**THE TASK**
Your task is to repeat the entries exactly from their first line through the line with "searching for hand", and to stop there.

────────────────────

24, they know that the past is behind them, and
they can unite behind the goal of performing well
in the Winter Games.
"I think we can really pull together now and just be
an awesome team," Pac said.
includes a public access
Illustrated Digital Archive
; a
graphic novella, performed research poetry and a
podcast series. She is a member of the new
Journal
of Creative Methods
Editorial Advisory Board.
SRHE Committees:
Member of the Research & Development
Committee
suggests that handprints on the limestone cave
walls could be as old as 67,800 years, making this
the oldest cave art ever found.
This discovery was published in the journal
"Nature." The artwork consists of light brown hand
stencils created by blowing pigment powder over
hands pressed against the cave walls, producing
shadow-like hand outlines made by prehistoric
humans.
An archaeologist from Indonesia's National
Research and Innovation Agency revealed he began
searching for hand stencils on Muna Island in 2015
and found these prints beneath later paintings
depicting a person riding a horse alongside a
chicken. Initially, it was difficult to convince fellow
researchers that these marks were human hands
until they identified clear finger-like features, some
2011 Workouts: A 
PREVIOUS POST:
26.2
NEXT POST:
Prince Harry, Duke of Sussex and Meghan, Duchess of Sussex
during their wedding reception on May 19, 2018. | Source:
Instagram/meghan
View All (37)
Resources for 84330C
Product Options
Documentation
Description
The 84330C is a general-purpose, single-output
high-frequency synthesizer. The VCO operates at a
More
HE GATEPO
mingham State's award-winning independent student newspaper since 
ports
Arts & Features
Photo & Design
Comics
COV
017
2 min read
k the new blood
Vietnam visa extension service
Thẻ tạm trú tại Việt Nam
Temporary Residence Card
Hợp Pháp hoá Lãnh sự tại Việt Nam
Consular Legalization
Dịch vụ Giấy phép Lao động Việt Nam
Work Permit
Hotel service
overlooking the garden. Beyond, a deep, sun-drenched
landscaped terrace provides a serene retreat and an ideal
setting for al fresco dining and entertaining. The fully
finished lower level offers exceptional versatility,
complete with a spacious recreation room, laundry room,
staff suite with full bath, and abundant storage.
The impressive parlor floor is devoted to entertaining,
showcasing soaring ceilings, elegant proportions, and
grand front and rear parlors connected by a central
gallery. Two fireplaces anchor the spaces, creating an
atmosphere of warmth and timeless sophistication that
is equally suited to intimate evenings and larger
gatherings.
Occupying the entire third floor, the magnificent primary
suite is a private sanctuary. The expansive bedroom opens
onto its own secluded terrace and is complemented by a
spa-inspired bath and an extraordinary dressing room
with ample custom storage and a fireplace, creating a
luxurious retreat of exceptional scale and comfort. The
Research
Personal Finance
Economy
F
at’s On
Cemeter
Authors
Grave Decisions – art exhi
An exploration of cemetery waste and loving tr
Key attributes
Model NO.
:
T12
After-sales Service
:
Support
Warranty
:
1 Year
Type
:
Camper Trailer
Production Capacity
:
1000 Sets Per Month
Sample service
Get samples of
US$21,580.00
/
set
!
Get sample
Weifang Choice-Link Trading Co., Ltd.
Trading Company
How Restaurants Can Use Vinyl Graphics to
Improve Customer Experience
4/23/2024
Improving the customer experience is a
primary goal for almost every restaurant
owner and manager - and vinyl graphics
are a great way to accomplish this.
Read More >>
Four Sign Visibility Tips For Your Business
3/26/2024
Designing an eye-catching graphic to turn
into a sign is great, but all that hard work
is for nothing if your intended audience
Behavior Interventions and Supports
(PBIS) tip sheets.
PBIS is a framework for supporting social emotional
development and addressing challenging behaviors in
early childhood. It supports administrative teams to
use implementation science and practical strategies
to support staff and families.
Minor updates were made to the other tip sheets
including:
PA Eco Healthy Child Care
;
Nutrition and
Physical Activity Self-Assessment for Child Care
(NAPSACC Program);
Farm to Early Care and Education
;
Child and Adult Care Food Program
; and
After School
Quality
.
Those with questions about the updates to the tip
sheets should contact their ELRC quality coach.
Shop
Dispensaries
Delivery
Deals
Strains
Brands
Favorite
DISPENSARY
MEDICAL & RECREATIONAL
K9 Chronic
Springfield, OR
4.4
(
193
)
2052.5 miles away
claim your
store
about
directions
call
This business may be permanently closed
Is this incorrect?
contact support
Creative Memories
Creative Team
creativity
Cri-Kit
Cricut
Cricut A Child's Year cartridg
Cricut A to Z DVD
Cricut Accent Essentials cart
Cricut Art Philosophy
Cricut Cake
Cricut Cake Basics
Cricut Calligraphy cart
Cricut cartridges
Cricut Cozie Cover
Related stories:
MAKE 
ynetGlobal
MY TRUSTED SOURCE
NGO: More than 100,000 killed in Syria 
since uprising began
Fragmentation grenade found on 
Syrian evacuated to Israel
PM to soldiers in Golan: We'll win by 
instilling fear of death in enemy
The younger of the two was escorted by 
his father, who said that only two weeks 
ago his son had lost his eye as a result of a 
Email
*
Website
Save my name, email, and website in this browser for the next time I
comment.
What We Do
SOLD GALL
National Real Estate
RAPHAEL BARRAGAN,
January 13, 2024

────────────────────

**TASK RESPONSE**
24, they know that the past is behind them, and
they can unite behind the goal of performing well
in the Winter Games.
"I think we can really pull together now and just be
an awesome team," Pac said.
includes a public access
Illustrated Digital Archive
; a
graphic novella, performed research poetry and a
podcast series. She is a member of the new
Journal
of Creative Methods
Editorial Advisory Board.
SRHE Committees:
Member of the Research & Development
Committee
suggests that handprints on the limestone cave
walls could be as old as 67,800 years, making this
the oldest cave art ever found.
This discovery was published in the journal
"Nature." The artwork consists of light brown hand
stencils created by blowing pigment powder over
hands pressed against the cave walls, producing
shadow-like hand outlines made by prehistoric
humans.
An archaeologist from Indonesia's National
Research and Innovation Agency revealed he began
searching for hand stencils on Muna Island in 2015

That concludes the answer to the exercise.